We have found only excellent developers after this process. That said, it probably doesn't scale very well, and I'm sure we've unfairly weeded out many good devs.

Also, we skip a lot of the BS if there someone comes highly recommended from current employees or other partners we trust.


Being an introvert doesn't preclude one from giving a good technical presentation. It's common practice in the academic/research world which is certainly full of introverts.

The assumption I'm making here is that of hiring for someone to work on technically challenging problems (ie. machine learning, computer vision, data analytics, large-scale systems design, etc . . . - the list isn't meant to be exhaustive). For those problems you need people with strong general and/or mathematical reasoning ability. If I was looking for a very junior coder I might skip the presentation step.
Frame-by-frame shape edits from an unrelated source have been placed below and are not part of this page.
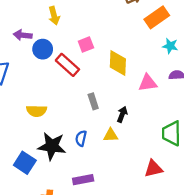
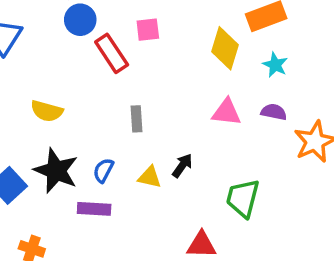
yellow diamond: (118, 63) -> (225, 48), moved
black arrow: (122, 114) -> (182, 166), moved
purple rectangle: (83, 180) -> (94, 209), moved

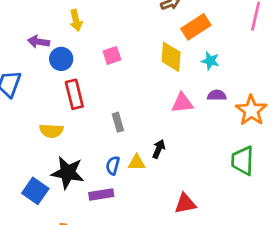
red rectangle: (112, 53) -> (74, 94), moved, turned 32
blue semicircle: (103, 170) -> (113, 165), moved
green trapezoid: (243, 198) -> (243, 161), moved

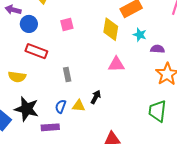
red rectangle: (74, 94) -> (36, 51), turned -60
purple semicircle: (217, 95) -> (157, 49), moved

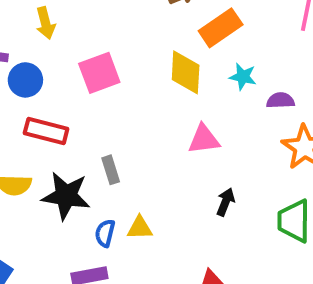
pink square: (67, 25) -> (99, 73), size x1.5
black arrow: (96, 97) -> (226, 202), moved
black star: (27, 109) -> (66, 196), moved

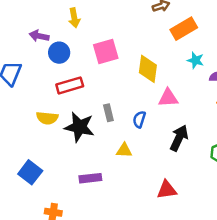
yellow diamond: (186, 72) -> (148, 69), moved
red rectangle: (46, 131) -> (70, 85), turned -35
black arrow: (226, 202) -> (179, 138), size x1.5
blue semicircle: (105, 233) -> (139, 119), moved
At the contract step there doesn't need to be any risk for the candidate - there's no reason he would need to leave his current employer during this phase. Of course there would have to be an incentive of some kind if he was hired - better salary, more interesting work, etc.


You are basically filtering for presentation ability.
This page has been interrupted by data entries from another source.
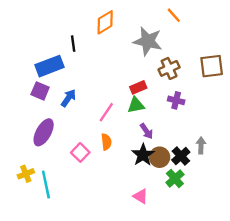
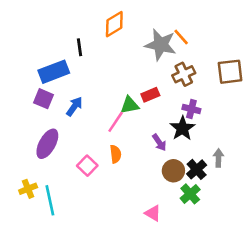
orange line: (174, 15) -> (181, 37), moved
green triangle: (136, 105) -> (130, 105), moved
black star: (143, 155) -> (182, 128), moved

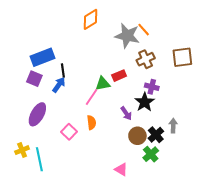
black line: (80, 47) -> (63, 70), moved

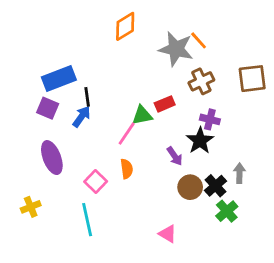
purple ellipse: (37, 114) -> (52, 158), turned -50
green cross: (151, 154) -> (227, 211), moved
cyan line: (39, 159) -> (87, 220), moved

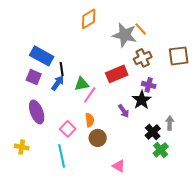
blue rectangle: (59, 79) -> (42, 56), turned 50
red rectangle: (165, 104) -> (117, 74), size x1.5
green triangle: (142, 115) -> (82, 84), moved
brown circle: (190, 187) -> (98, 138), moved
yellow cross: (31, 207) -> (22, 147), turned 32

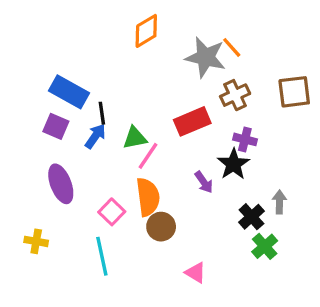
orange semicircle: (90, 120) -> (148, 197), size x1.6

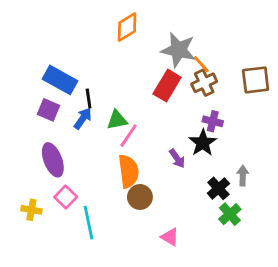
orange line: (232, 47) -> (201, 64), moved
red rectangle: (192, 121) -> (167, 86), moved, turned -36
pink square: (112, 212) -> (66, 197), moved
...unless you are looking to hire someone in sales or someone to represent you. :) But I agree with you.

For something like software development, I think the presentation process can be improved by talking to the candidate as part of the presentation, not just letting them starve in front of an audience. Let's not rule out the presentation mechanism; you can learn about the candidate's ability to give presentations and handle pressure.


Also the candidate would be evaluated on the content of the presentation - not his presentation skills per se.
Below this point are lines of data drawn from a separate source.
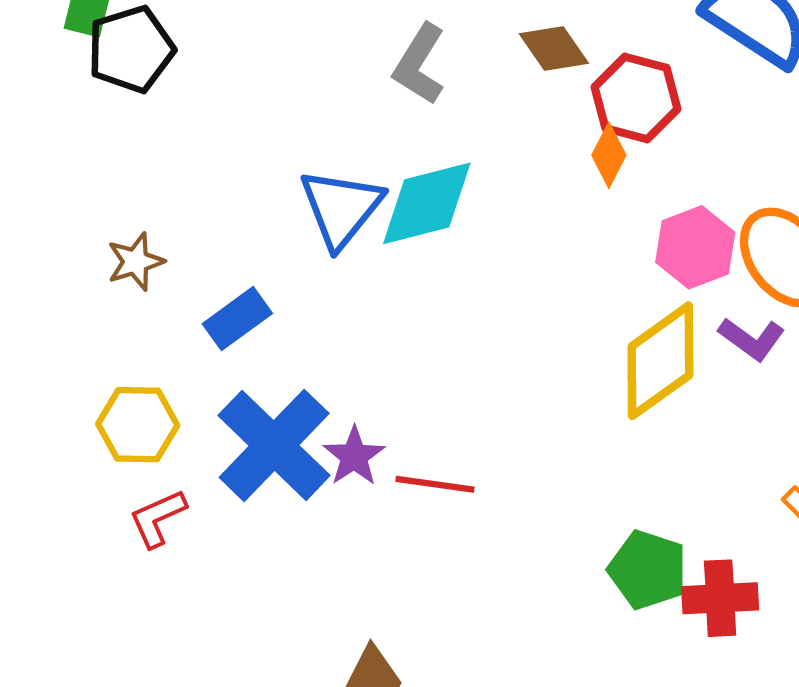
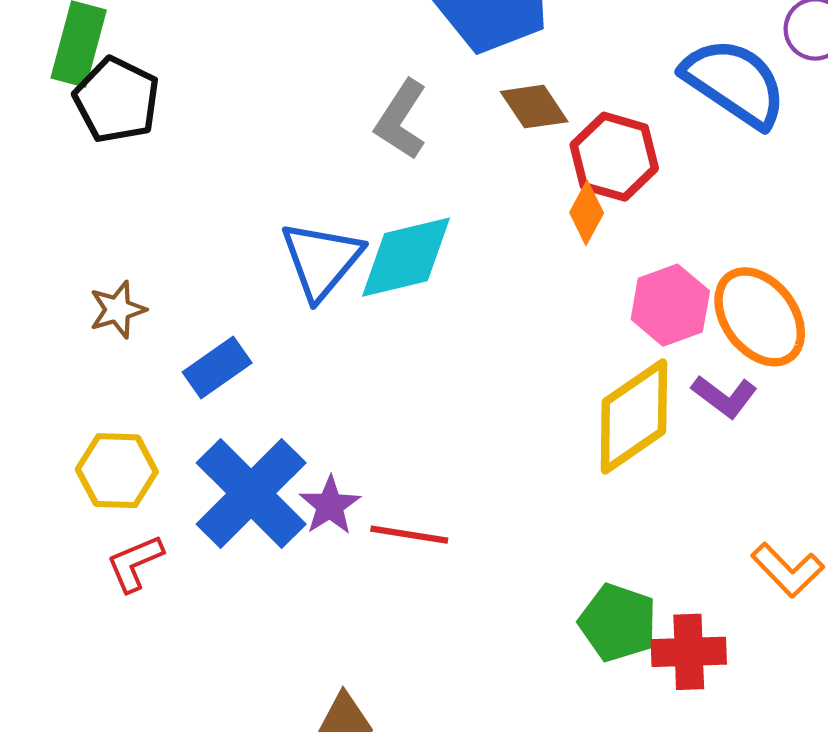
black pentagon: (131, 49) -> (117, 100), turned -30

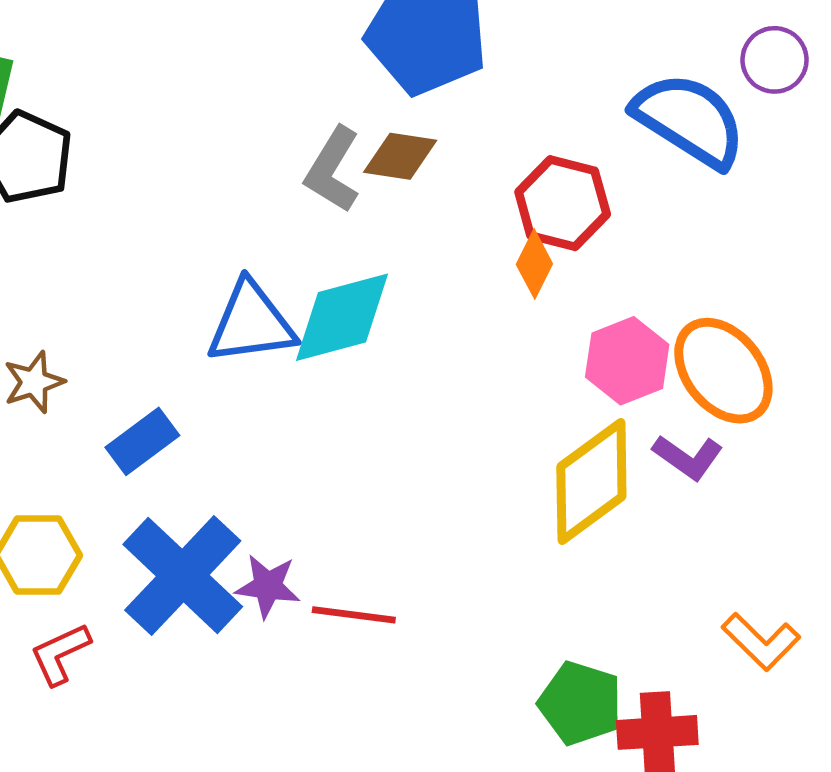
brown diamond: (534, 107) -> (400, 156), moved, turned -46
blue triangle: (321, 260) -> (251, 323), turned 44
purple star: (330, 506) -> (268, 586), turned -30

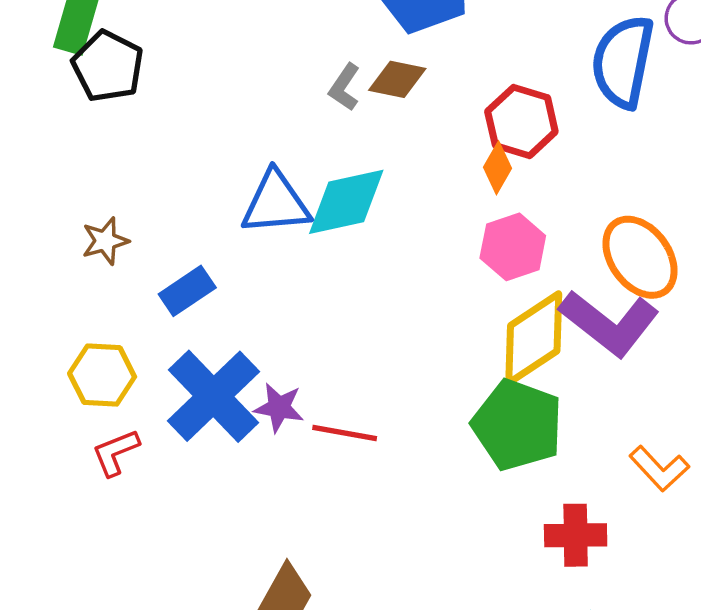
blue semicircle: (689, 120) -> (623, 62), turned -114
gray L-shape: (333, 170) -> (345, 87), size x0.7
pink hexagon: (627, 361) -> (513, 247), moved
purple L-shape: (688, 457) -> (609, 323), size x1.8
green pentagon: (580, 703) -> (517, 425), moved, size x1.4

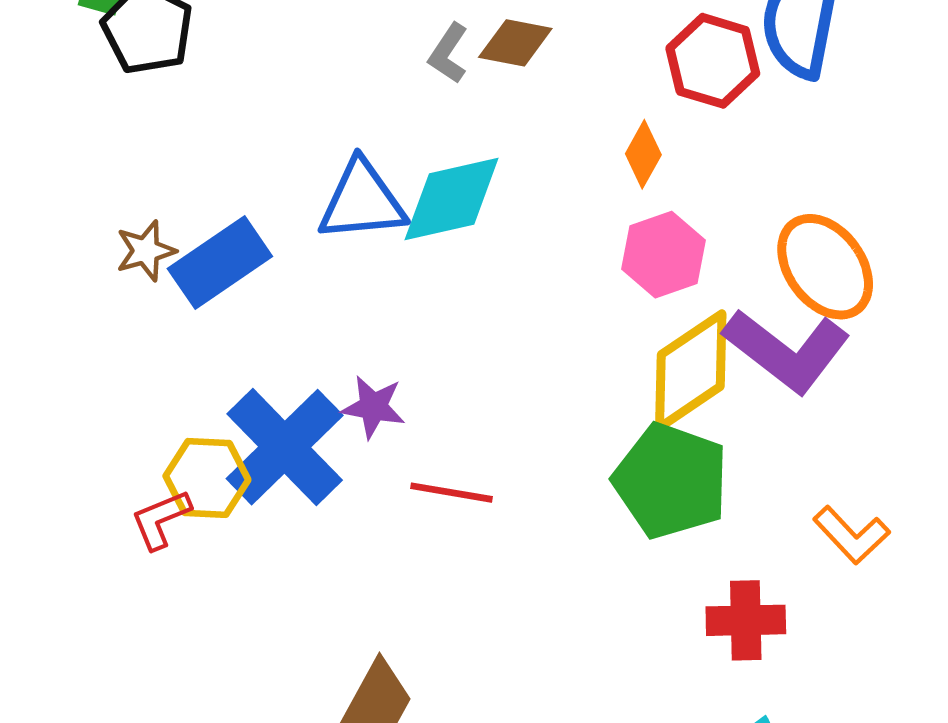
red hexagon: (521, 121) -> (713, 61), moved
blue rectangle: (187, 291) -> (220, 262), moved, size x1.4
yellow hexagon: (102, 375) -> (207, 478), moved
purple star: (279, 408) -> (373, 407), moved

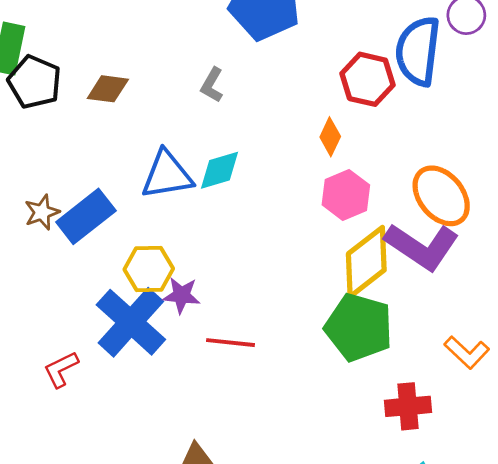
brown diamond: (515, 43) -> (108, 89), moved
cyan diamond: (452, 199) -> (219, 170), size x0.7
yellow hexagon: (207, 478) -> (149, 269), moved

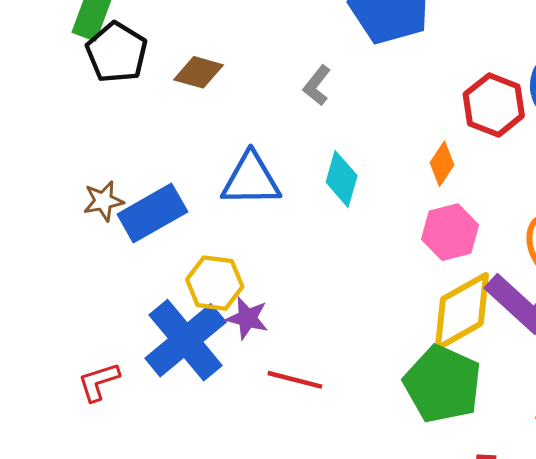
cyan diamond: (219, 170) -> (342, 179), moved, turned -66

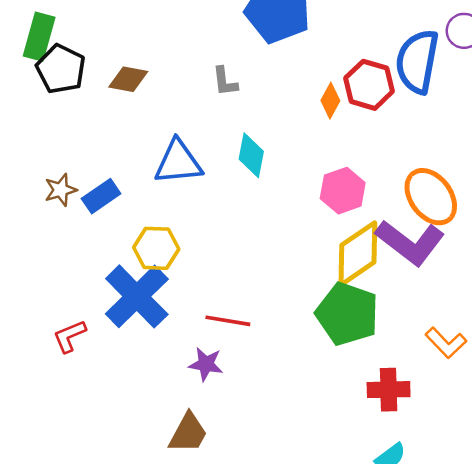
gray L-shape: (317, 85) -> (225, 81), turned -40
orange diamond: (442, 164) -> (330, 101), moved
blue rectangle: (152, 213) -> (101, 196), size x0.7
purple star: (247, 318) -> (206, 364), moved

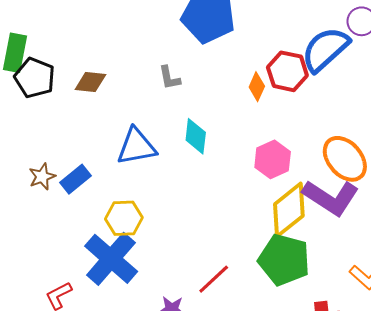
blue semicircle: (417, 61) -> (325, 49), turned 42
red line: (228, 321) -> (214, 279), moved, turned -48

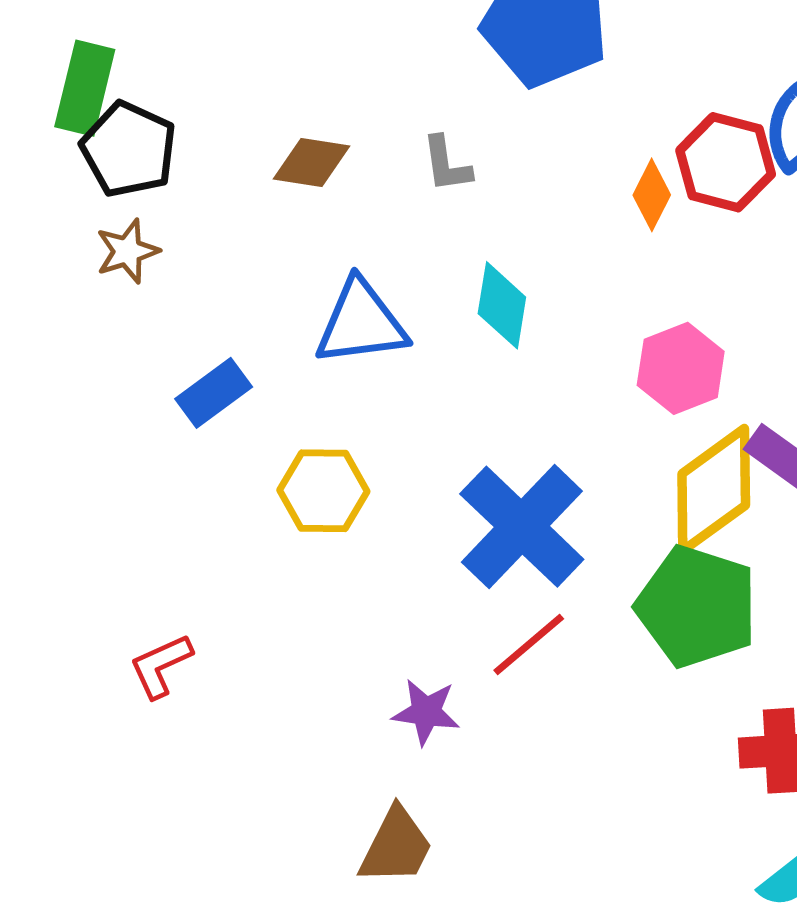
brown diamond: (90, 82) -> (312, 163), moved
brown star: (42, 177) -> (127, 251), moved
blue cross: (111, 259) -> (522, 527), moved

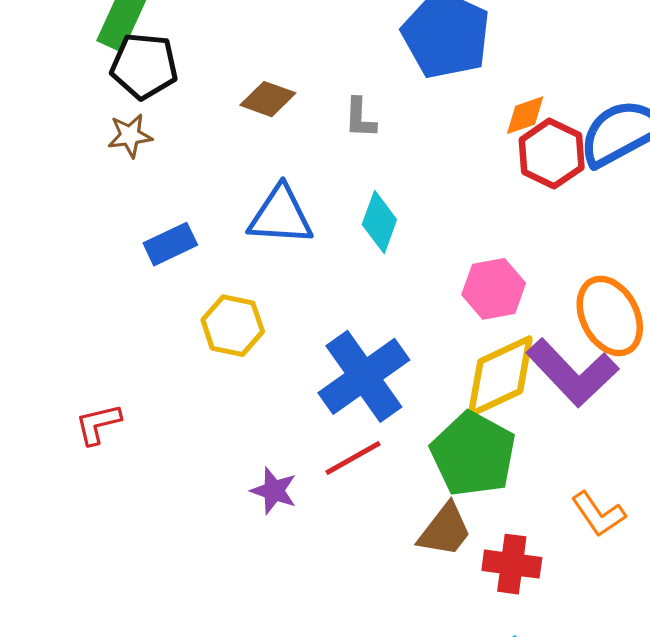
black pentagon: (129, 149) -> (144, 66), turned -30
orange diamond: (652, 195) -> (525, 115), moved, turned 33
brown trapezoid: (396, 846) -> (445, 530), moved

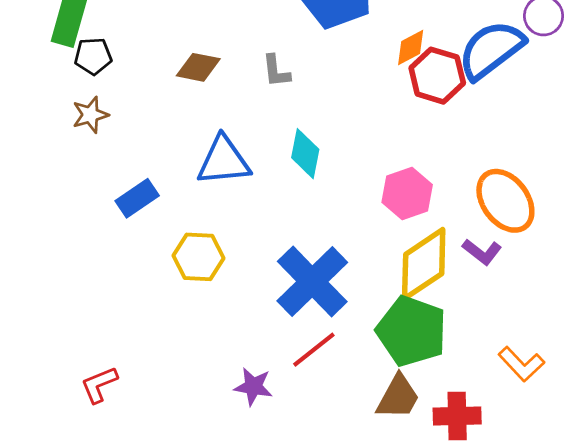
black pentagon: (144, 66) -> (93, 56), size x0.7
purple L-shape: (572, 373) -> (482, 252), size x0.5
red L-shape: (98, 424) -> (99, 385), moved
For game development at least I've found that a 10 minute phone interview with simple 'these are things you must know or I will not hire you' questions works wonders for screening. I like to think of it as a bounding volume check for the position you're interviewing for. It's simple, and if you're not intersecting at this level there's no way you'll be intersecting at the more detailed levels.

This works because game development is relatively specialized and there actually are things that I expect anyone claiming to be a game developer to know.

Stuff like basic linear algebra (What can you use a dot product for? What can you use a cross product for?) and simple data structure do's and don'ts (What's one advantage of using an array over using a linked list?). Throwing in a few simple domain specific questions for the position their applying for works well too (I wouldn't ask a network programmer to tell me something about shaders, but I would expect a graphics programmer to be able to talk about them for a few minutes)

Some of the questions are designed so that there are lots of right answers, and some of them impress me more than others. For instance, if you mention that an array is generally more cache-friendly than a linked list and you can explain why when I ask you, you get bonus points.

If they do well on most of the questions then follow up interviews (phone or in person) are in order. Occasionally someone will nail all the questions, I tend to get excited when this happens.


Remember the goal is to find high quality candidates not shift though all of the incoming resumes. So if you have 2 open positions and 10,000 resumes just stop when you find enough high quality candidates.


I agree. Resumes are not as useful as a lot of employers want to believe. They represent what the candidate wants you to see of their history, and you get only one thing from that: Talking Points. Resumes put you both on the same page, bringing up topics the candidate is interested in talking about.

A poor salesman will have a hard time coming up with good or enough talking points. This alone is a reason resumes are mis-filtered.

I want to say that you should avoid filtering candidates based on their resumes, thanks to the holes, but that would be wrong: Sometimes, based on what they write down, you can make a reasonable judgment. For example, if you are looking for a software developer and the resume mentions NOTHING about that field, that is an easy filter.

Not quite so easy a filter: "I know C/C#/C++." but I always find that one amusing.